**How to complete this task**
I would like every record reproduced exactly, with the pictures left out.

Dataset entries
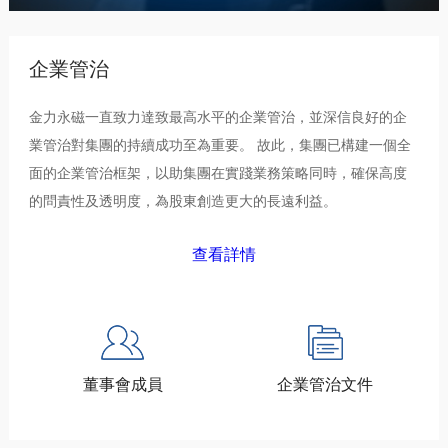
企業管治
金力永磁一直致力達致最高水平的企業管治，並深信良好的企
業管治對集團的持續成功至為重要。 故此，集團已構建一個全
面的企業管治框架，以助集團在實踐業務策略同時，確保高度
的問責性及透明度，為股東創造更大的長遠利益。
查看詳情
董事會成員
企業管治文件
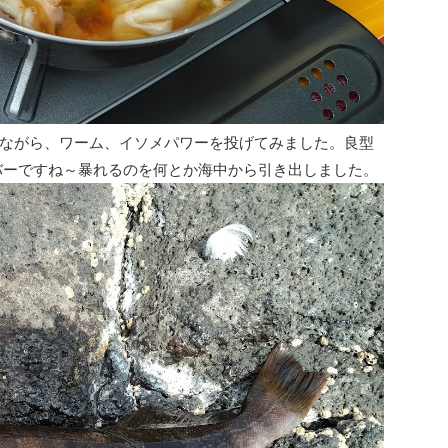
ながら、ワーム、イソメパワーを投げてみました。良型
バーですね～暴れるのを何とか海中から引き出しました。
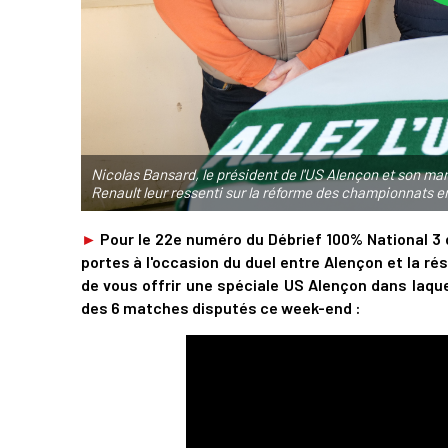
Nicolas Bansard, le président de l'US Alençon et son ma
Renault leur ressenti sur la réforme des championnats e
►
Pour le 22e numéro du Débrief 100% National 3 
portes à l'occasion du duel entre Alençon et la ré
de vous offrir une spéciale US Alençon dans laquel
des 6 matches disputés ce week-end :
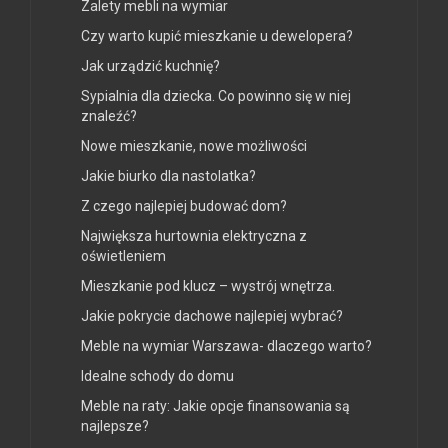
Zalety mebli na wymiar
Czy warto kupić mieszkanie u dewelopera?
Jak urządzić kuchnię?
Sypialnia dla dziecka. Co powinno się w niej
znaleźć?
Nowe mieszkanie, nowe możliwości
Jakie biurko dla nastolatka?
Z czego najlepiej budować dom?
Największa hurtownia elektryczna z
oświetleniem
Mieszkanie pod klucz – wystrój wnętrza.
Jakie pokrycie dachowe najlepiej wybrać?
Meble na wymiar Warszawa- dlaczego warto?
Idealne schody do domu
Meble na raty: Jakie opcje finansowania są
najlepsze?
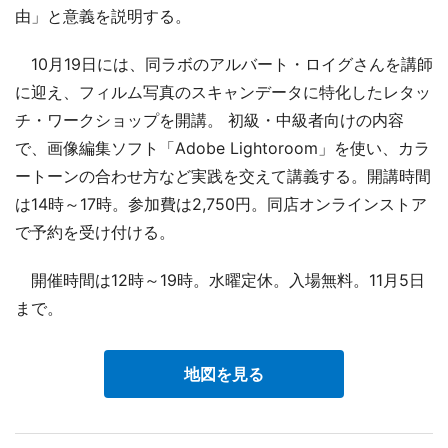
由」と意義を説明する。
10月19日には、同ラボのアルバート・ロイグさんを講師
に迎え、フィルム写真のスキャンデータに特化したレタッ
チ・ワークショップを開講。 初級・中級者向けの内容
で、画像編集ソフト「Adobe Lightoroom」を使い、カラ
ートーンの合わせ方など実践を交えて講義する。開講時間
は14時～17時。参加費は2,750円。同店オンラインストア
で予約を受け付ける。
開催時間は12時～19時。水曜定休。入場無料。11月5日
まで。
地図を見る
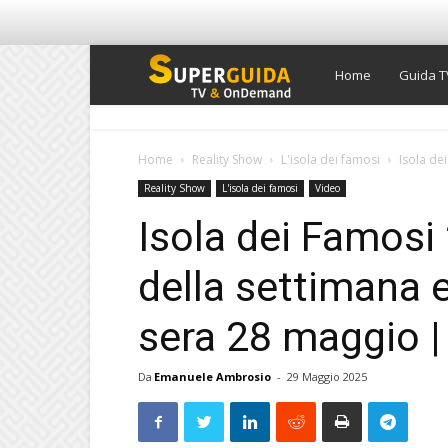
Super
Home
Guida T
Guida
Home
Reality Show
L'isola dei famosi
Isola de
Reality Show
L'isola dei famosi
Video
TV
Isola dei Famosi
della settimana e
sera 28 maggio |
Da
Emanuele Ambrosio
-
29 Maggio 2025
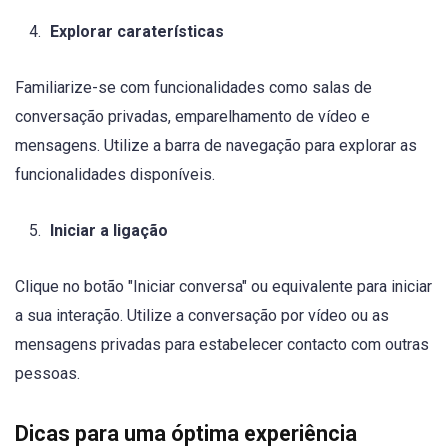
Explorar caraterísticas
Familiarize-se com funcionalidades como salas de
conversação privadas, emparelhamento de vídeo e
mensagens. Utilize a barra de navegação para explorar as
funcionalidades disponíveis.
Iniciar a ligação
Clique no botão "Iniciar conversa" ou equivalente para iniciar
a sua interação. Utilize a conversação por vídeo ou as
mensagens privadas para estabelecer contacto com outras
pessoas.
Dicas para uma óptima experiência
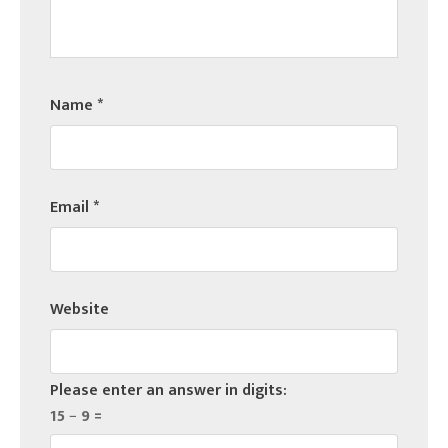
Name
*
Email
*
Website
Please enter an answer in digits:
15 − 9 =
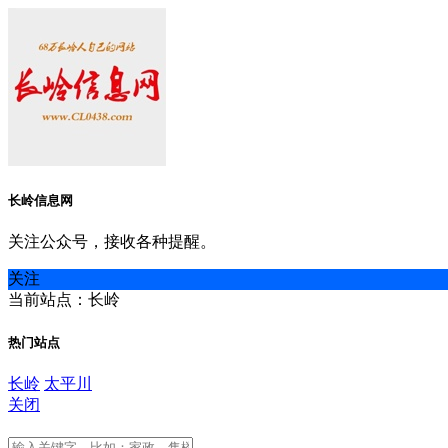
长岭信息网
关注公众号，接收各种提醒。
关注
当前站点：长岭
热门站点
长岭
太平川
关闭
长岭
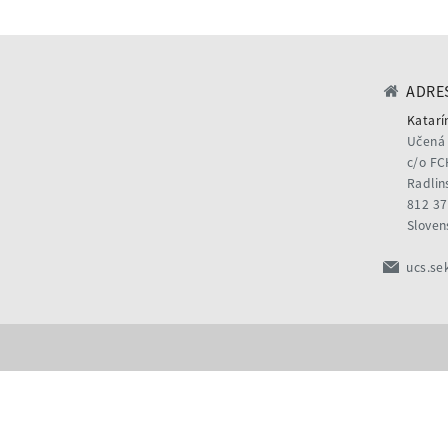
ADRES
Katarí
Učená 
c/o FC
Radlin
812 37
Sloven
ucs.se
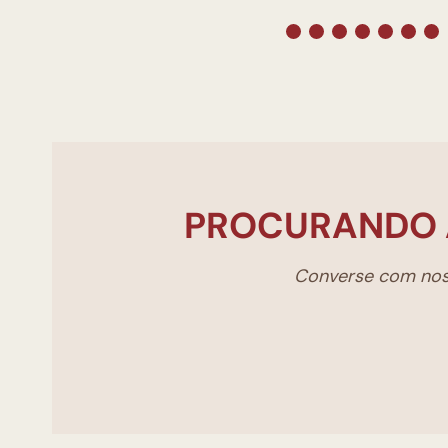
PROCURANDO 
Converse com noss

**Response to this exercise**
企業管治
金力永磁一直致力達致最高水平的企業管治，並深信良好的企
業管治對集團的持續成功至為重要。 故此，集團已構建一個全
面的企業管治框架，以助集團在實踐業務策略同時，確保高度
的問責性及透明度，為股東創造更大的長遠利益。
查看詳情
董事會成員
企業管治文件
ながら、ワーム、イソメパワーを投げてみました。良型
バーですね～暴れるのを何とか海中から引き出しました。
Nicolas Bansard, le président de l'US Alençon et son ma
Renault leur ressenti sur la réforme des championnats e
►
Pour le 22e numéro du Débrief 100% National 3 
portes à l'occasion du duel entre Alençon et la ré
de vous offrir une spéciale US Alençon dans laquel
des 6 matches disputés ce week-end :
Zalety mebli na wymiar
Czy warto kupić mieszkanie u dewelopera?
Jak urządzić kuchnię?
Sypialnia dla dziecka. Co powinno się w niej
znaleźć?
Nowe mieszkanie, nowe możliwości
Jakie biurko dla nastolatka?
Z czego najlepiej budować dom?
Największa hurtownia elektryczna z
oświetleniem
Mieszkanie pod klucz – wystrój wnętrza.
Jakie pokrycie dachowe najlepiej wybrać?
Meble na wymiar Warszawa- dlaczego warto?
Idealne schody do domu
Meble na raty: Jakie opcje finansowania są
najlepsze?
由」と意義を説明する。
10月19日には、同ラボのアルバート・ロイグさんを講師
に迎え、フィルム写真のスキャンデータに特化したレタッ
チ・ワークショップを開講。 初級・中級者向けの内容
で、画像編集ソフト「Adobe Lightoroom」を使い、カラ
ートーンの合わせ方など実践を交えて講義する。開講時間
は14時～17時。参加費は2,750円。同店オンラインストア
で予約を受け付ける。
開催時間は12時～19時。水曜定休。入場無料。11月5日
まで。
地図を見る
Super
Home
Guida T
Guida
Home
Reality Show
L'isola dei famosi
Isola de
Reality Show
L'isola dei famosi
Video
TV
Isola dei Famosi
della settimana e
sera 28 maggio |
Da
Emanuele Ambrosio
-
29 Maggio 2025
Explorar caraterísticas
Familiarize-se com funcionalidades como salas de
conversação privadas, emparelhamento de vídeo e
mensagens. Utilize a barra de navegação para explorar as
funcionalidades disponíveis.
Iniciar a ligação
Clique no botão "Iniciar conversa" ou equivalente para iniciar
a sua interação. Utilize a conversação por vídeo ou as
mensagens privadas para estabelecer contacto com outras
pessoas.
Dicas para uma óptima experiência
Name
*
Email
*
Website
Please enter an answer in digits:
15 − 9 =
长岭信息网
关注公众号，接收各种提醒。
关注
当前站点：长岭
热门站点
长岭
太平川
关闭
长岭
ADRES
Katarí
Učená 
c/o FC
Radlin
812 37
Sloven
ucs.se
PROCURANDO 
Converse com noss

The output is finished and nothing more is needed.